[empty subshell]

ok so this is what ive got:

An electrically excited hydrogen atom has its electron in a 5f subshell. the electron drops down to the 3d subshell, releasing a photon in the process.
Give n and l quantum numbers for both subshells, and give the range of possible m1 quantum numbers.
wha tis the wavelength of light emitted by this process?
the hydrogen atom now has a single electron in the 3d subsell. what is the energy (in kj/mol) required to remove this atom?

if you could point me in the right direction i'd be grateful. is this something i have to use the rydberg equation for?

[The Tao]

ok so this is what ive got:

An electrically excited hydrogen atom has its electron in a 5f subshell. the electron drops down to the 3d subshell, releasing a photon in the process.
Give n and l quantum numbers for both subshells, and give the range of possible m1 quantum numbers.
wha tis the wavelength of light emitted by this process?
the hydrogen atom now has a single electron in the 3d subsell. what is the energy (in kj/mol) required to remove this atom?

if you could point me in the right direction i'd be grateful. is this something i have to use the rydberg equation for?

The wave length can be found with the Rydberg equation.

ΔE= R'(1/ni²-1/nf²)

Where i is the inital position of the electron, in your case this would be 5, and f is the final position of the electron, once again in your case it would be 3. R' is the Rydberg constant which = 2.18*10^-18

ΔE= R'(1/5²-1/3²)

ΔE is equal to the energy of the photon emitted, which is also equal to hv, where h is plank's constant (6.6*10^-36) and v is the frequency of the wave.

ΔE=E of photon = hv

E=hv  and solved for v=(c/λ)   (C=v*λ)

so E=h(c/λ) and solving for λ, the wavelength gives us λ= hc/E.

At this point λ is in meters, so to change it to a more suitable answer we multiply it by 10⁹ to convert it into nanometers.

[The Tao]

ok so this is what ive got:

An electrically excited hydrogen atom has its electron in a 5f subshell. the electron drops down to the 3d subshell, releasing a photon in the process.
Give n and l quantum numbers for both subshells, and give the range of possible m1 quantum numbers.
wha tis the wavelength of light emitted by this process?
the hydrogen atom now has a single electron in the 3d subsell. what is the energy (in kj/mol) required to remove this atom?

if you could point me in the right direction i'd be grateful. is this something i have to use the rydberg equation for?

To find the energy in kj/mol need to remove this "electron" you said atom, but it should be electron.

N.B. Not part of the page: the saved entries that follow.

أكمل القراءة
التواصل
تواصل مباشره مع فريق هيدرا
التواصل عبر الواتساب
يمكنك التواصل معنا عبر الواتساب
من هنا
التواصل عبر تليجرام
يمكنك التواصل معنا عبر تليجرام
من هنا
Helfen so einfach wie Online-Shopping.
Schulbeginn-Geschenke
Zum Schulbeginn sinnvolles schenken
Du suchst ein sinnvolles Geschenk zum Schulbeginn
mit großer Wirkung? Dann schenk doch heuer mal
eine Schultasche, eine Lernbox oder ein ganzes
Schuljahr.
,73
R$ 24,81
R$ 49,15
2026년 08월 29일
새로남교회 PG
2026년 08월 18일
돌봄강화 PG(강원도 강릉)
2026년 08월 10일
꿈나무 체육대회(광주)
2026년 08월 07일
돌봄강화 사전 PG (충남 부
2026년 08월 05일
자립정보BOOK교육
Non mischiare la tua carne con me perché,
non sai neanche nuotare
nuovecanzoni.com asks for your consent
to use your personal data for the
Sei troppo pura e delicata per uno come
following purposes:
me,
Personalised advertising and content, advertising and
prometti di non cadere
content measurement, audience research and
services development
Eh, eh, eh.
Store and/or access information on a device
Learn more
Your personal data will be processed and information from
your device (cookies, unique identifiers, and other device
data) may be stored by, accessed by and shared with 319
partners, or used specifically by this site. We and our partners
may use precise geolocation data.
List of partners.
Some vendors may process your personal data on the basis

To find the energy we use the same equation

ΔE= R'(1/ni²-1/nf²)

only in this case, the i or "initial" position of the electron would be 3, and the final position would be (infinity) (just pretend that there is a sideways eight there.


ΔE= R'(1/ni²-1/_infinity)

through basic calculus you should know that 1/infinity is zero. Simply because it's 1 divided by a massively large number.

so naturally it is zero, and cancels out.


ΔE= R'(1/3²-0)

ΔE= R'(1/3²)

and then just simply solve.

[The Tao]

ok so this is what ive got:

An electrically excited hydrogen atom has its electron in a 5f subshell. the electron drops down to the 3d subshell, releasing a photon in the process.
Give n and l quantum numbers for both subshells, and give the range of possible m1 quantum numbers.
wha tis the wavelength of light emitted by this process?
the hydrogen atom now has a single electron in the 3d subsell. what is the energy (in kj/mol) required to remove this atom?

if you could point me in the right direction i'd be grateful. is this something i have to use the rydberg equation for?

the n numbers are 5, and 3, which are just the numbers in front of your shells. the l quantum numbers are always 0 to n-1, so

where n=5, l= 0 to 5-1, or 0,1,2,3,4

where n=3 l= 0 to 3-1 or 0,1,2

the m_l are -l to +l

so we have

l=1, -1, 0, 1
l=2, -2;-1,0,1,-1
l=3, -3, -2, -1, 0,1, 2, 3
l=4 and so on
l=5 and so on

remember that you have to make these "big" charts under both n=3, and n=5,

You should also know that the "n" numbers denote the energy, the l numbers denote the shape, and the m_l numbers denote the orientation i.e. along the x,y,z axis.

If you don't understand some of this stuff, don't fret, this is a basic introduction into quantum theory and alot of people have difficulties with it. Just don't make it to complicating, it really isn't.